BEGIN

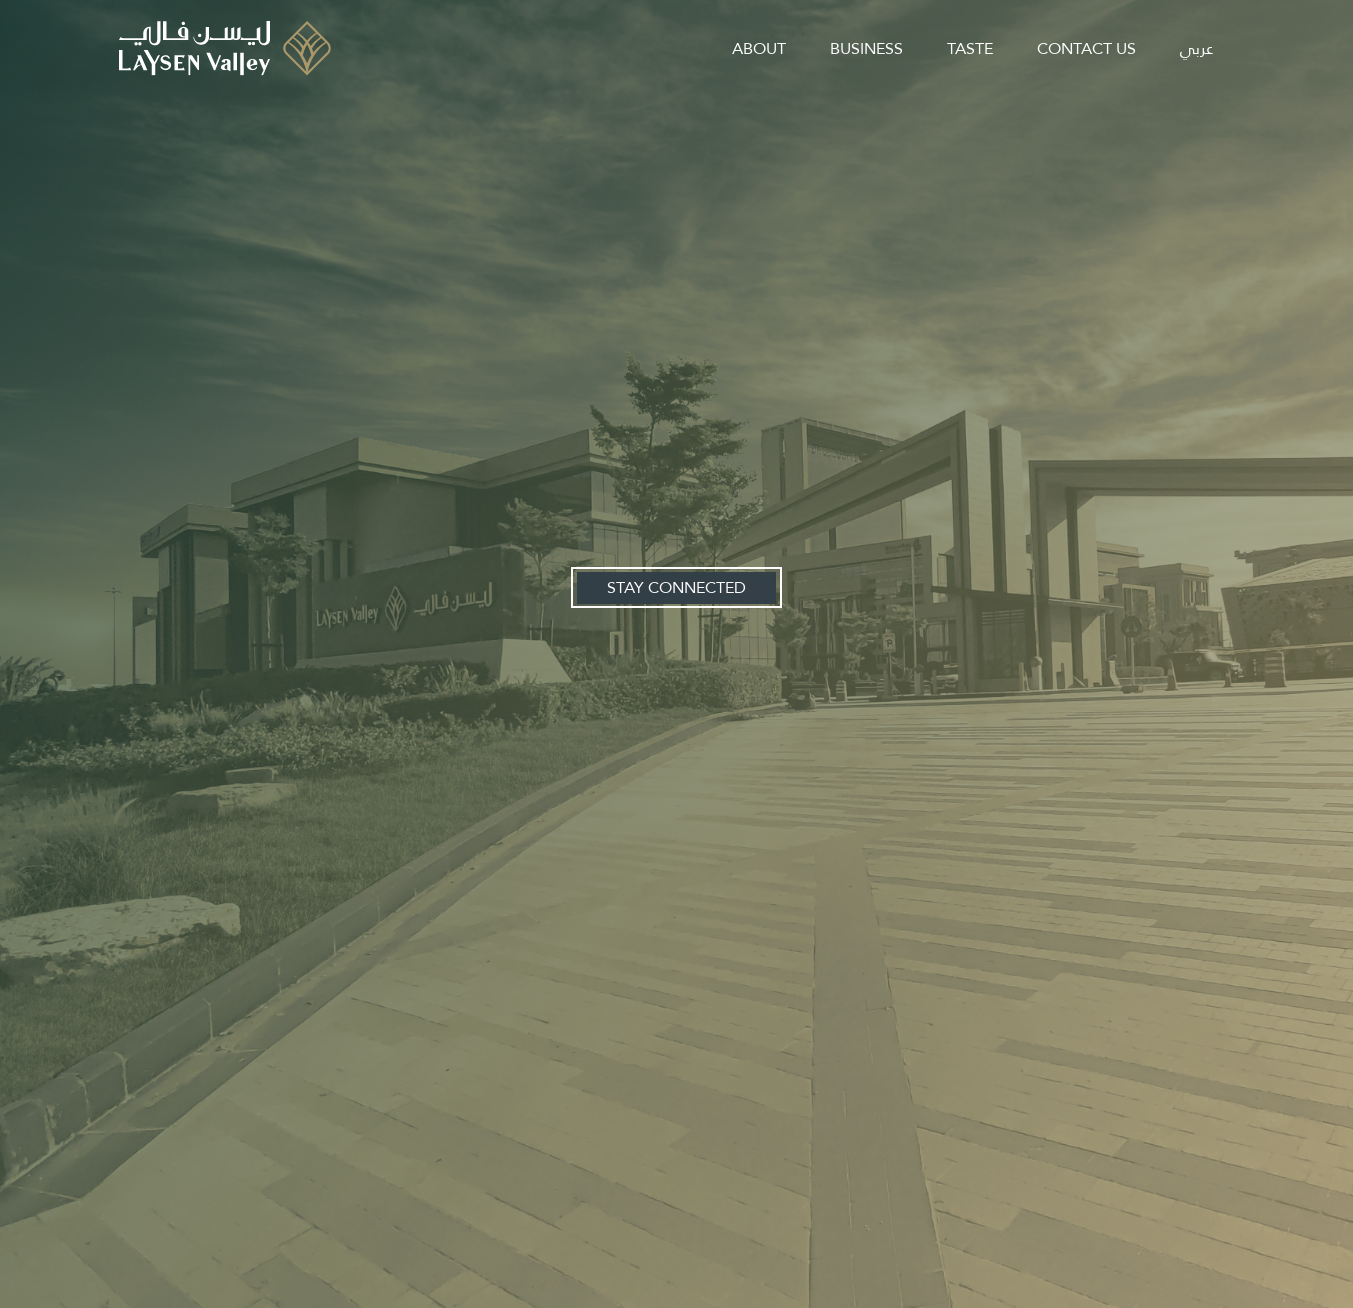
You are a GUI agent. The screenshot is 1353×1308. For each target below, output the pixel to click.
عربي (1196, 48)
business (866, 48)
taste (970, 48)
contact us (1086, 48)
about (759, 48)
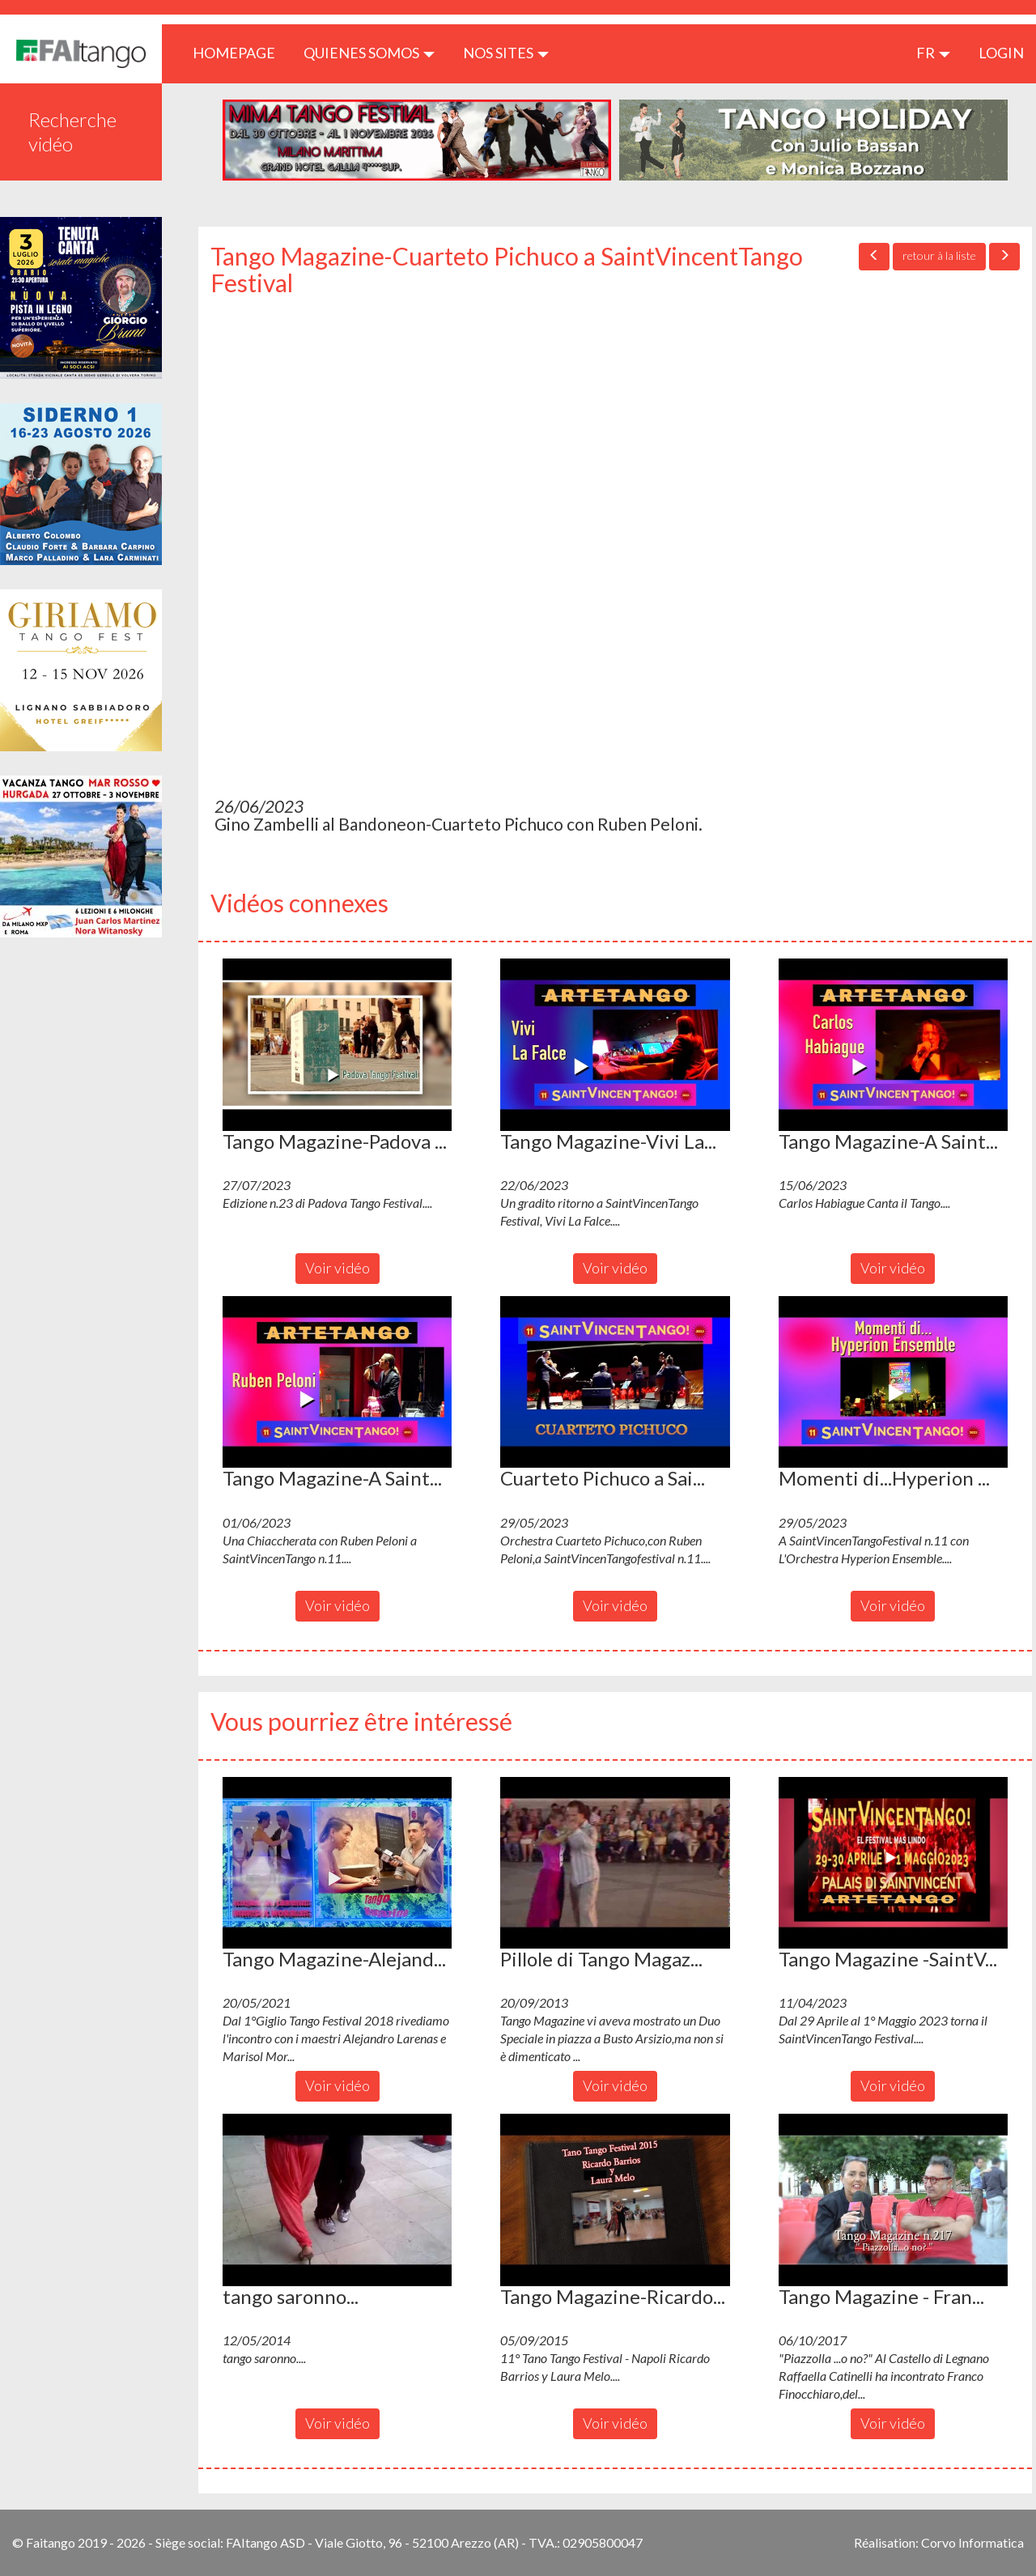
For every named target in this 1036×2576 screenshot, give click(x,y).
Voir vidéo (337, 1268)
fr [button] (933, 53)
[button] (337, 1044)
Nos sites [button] (506, 53)
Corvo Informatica (972, 2542)
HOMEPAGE (240, 52)
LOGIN (1001, 53)
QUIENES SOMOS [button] (369, 53)
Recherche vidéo (72, 131)
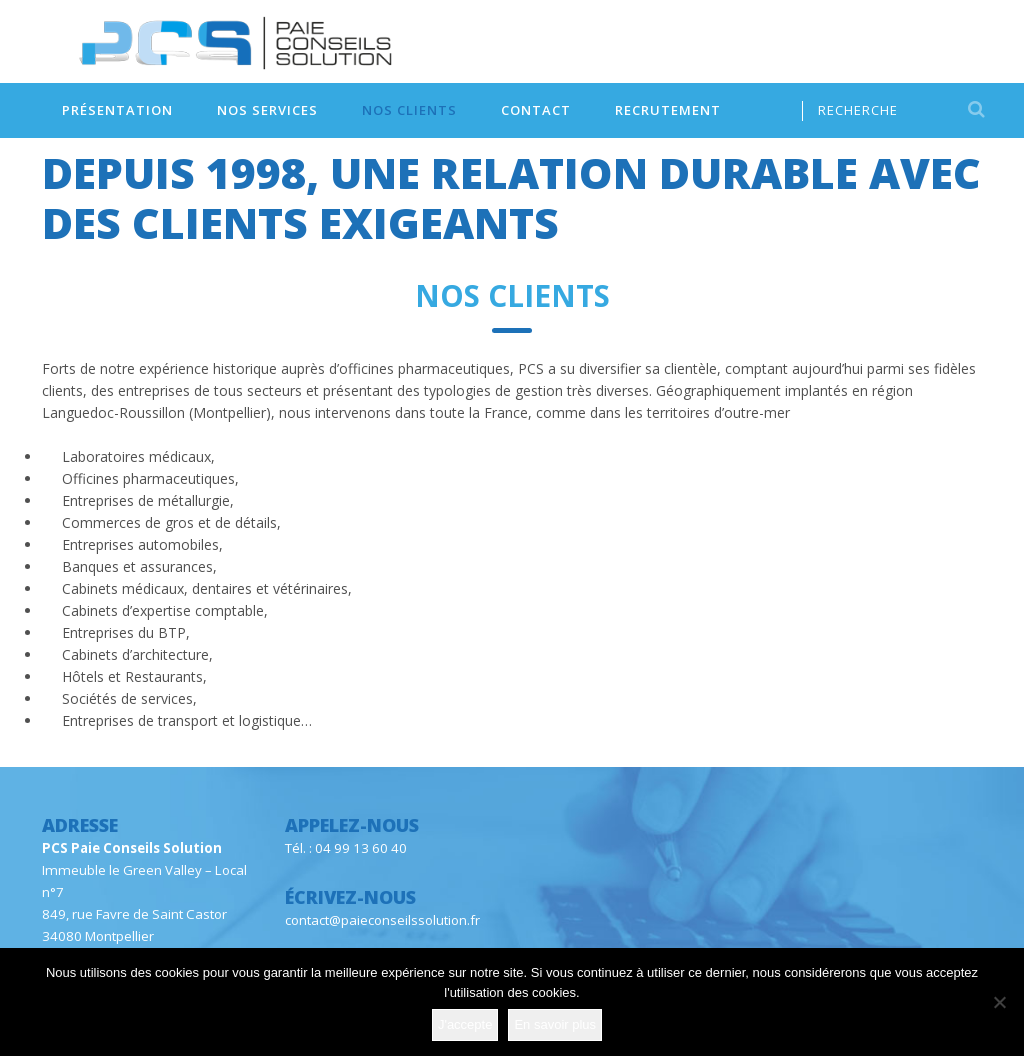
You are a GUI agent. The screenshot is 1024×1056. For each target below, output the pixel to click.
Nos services (267, 110)
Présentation (117, 110)
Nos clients (409, 110)
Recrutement (668, 110)
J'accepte (465, 1024)
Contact (536, 110)
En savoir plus (555, 1024)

END

### [What you are asked to do]
Copy the entries above exactly from the line with "Nos sites [button] (506, 53)" down to their last line, both ends included. Do not copy any pictures.

### [Solved problem]
Nos sites [button] (506, 53)
Corvo Informatica (972, 2542)
HOMEPAGE (240, 52)
LOGIN (1001, 53)
QUIENES SOMOS [button] (369, 53)
Recherche vidéo (72, 131)
You are a GUI agent. The screenshot is 1024×1056. For each target below, output the pixel to click.
Nos services (267, 110)
Présentation (117, 110)
Nos clients (409, 110)
Recrutement (668, 110)
J'accepte (465, 1024)
Contact (536, 110)
En savoir plus (555, 1024)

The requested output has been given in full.